• RECORDS FOR THE EXERCISE

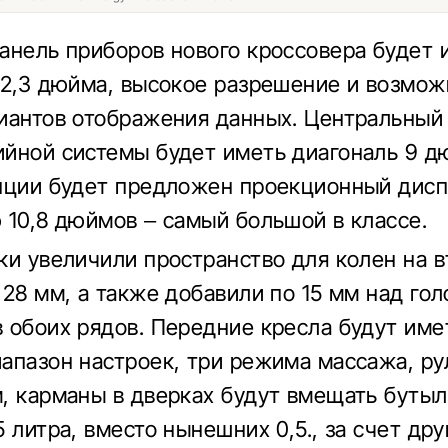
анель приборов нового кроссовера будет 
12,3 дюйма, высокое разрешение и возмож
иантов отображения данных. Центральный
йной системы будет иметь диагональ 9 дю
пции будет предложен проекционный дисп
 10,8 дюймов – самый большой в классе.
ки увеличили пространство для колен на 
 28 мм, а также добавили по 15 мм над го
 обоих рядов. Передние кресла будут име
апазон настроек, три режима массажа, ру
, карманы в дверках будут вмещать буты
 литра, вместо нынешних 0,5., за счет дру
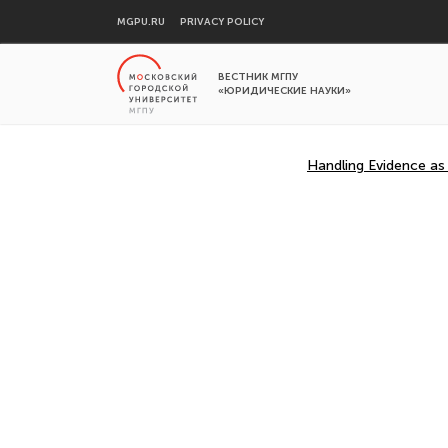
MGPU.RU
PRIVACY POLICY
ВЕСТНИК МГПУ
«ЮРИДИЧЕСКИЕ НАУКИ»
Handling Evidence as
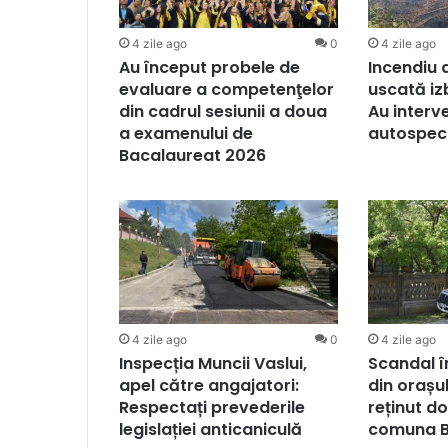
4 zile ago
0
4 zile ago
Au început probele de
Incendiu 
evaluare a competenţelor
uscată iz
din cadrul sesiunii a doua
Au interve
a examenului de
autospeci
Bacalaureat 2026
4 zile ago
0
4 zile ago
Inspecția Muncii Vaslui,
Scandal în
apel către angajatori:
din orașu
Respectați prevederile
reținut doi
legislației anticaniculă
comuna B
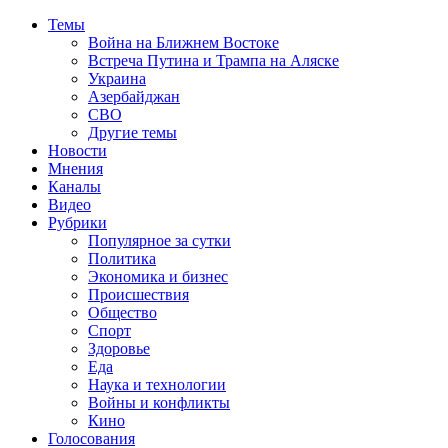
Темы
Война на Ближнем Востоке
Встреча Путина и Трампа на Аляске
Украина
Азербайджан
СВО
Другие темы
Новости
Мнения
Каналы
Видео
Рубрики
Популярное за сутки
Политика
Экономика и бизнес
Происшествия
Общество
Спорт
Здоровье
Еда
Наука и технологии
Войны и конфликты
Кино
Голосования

--

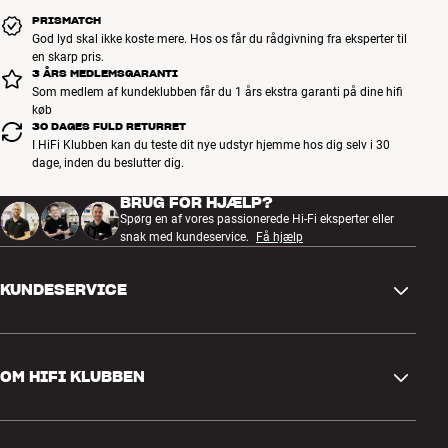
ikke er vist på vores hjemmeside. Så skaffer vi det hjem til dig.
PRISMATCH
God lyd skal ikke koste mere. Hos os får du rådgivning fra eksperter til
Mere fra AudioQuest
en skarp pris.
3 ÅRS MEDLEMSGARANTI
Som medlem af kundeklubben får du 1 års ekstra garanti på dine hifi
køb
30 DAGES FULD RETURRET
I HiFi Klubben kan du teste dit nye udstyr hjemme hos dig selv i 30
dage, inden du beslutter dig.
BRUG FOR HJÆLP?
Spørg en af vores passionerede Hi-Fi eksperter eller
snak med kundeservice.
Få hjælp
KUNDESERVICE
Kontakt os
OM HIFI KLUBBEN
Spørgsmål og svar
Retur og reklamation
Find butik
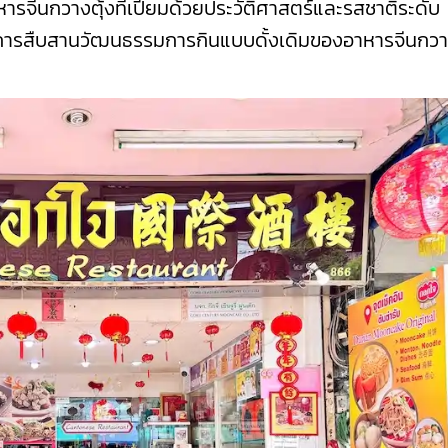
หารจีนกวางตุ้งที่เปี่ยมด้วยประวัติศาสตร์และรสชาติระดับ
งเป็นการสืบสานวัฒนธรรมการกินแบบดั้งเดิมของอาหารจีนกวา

* * *

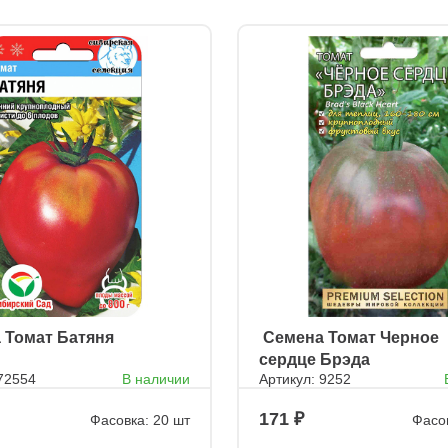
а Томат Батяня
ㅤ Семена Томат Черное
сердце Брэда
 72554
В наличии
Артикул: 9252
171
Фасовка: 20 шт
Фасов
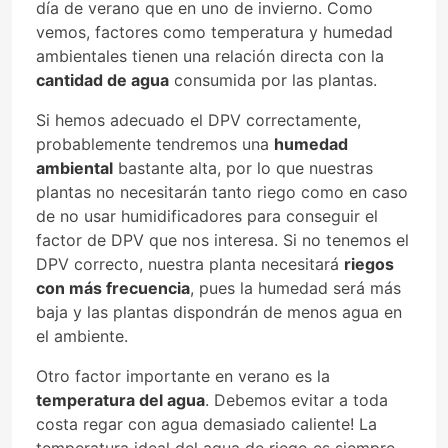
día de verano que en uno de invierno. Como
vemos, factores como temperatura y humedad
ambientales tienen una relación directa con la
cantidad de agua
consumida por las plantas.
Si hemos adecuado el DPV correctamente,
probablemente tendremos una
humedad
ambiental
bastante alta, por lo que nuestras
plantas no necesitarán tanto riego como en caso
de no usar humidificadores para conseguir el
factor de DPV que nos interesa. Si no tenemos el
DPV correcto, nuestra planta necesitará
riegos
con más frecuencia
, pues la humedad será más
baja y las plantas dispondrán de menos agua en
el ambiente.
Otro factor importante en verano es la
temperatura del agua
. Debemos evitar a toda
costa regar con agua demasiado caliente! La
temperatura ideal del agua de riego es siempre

• PROBLEM TO WORK ON
Search the data above for "plantas" and copy every line where it turns up.

• TASK RESULT
consumida por las plantas.
plantas no necesitarán tanto riego como en caso
baja y las plantas dispondrán de menos agua en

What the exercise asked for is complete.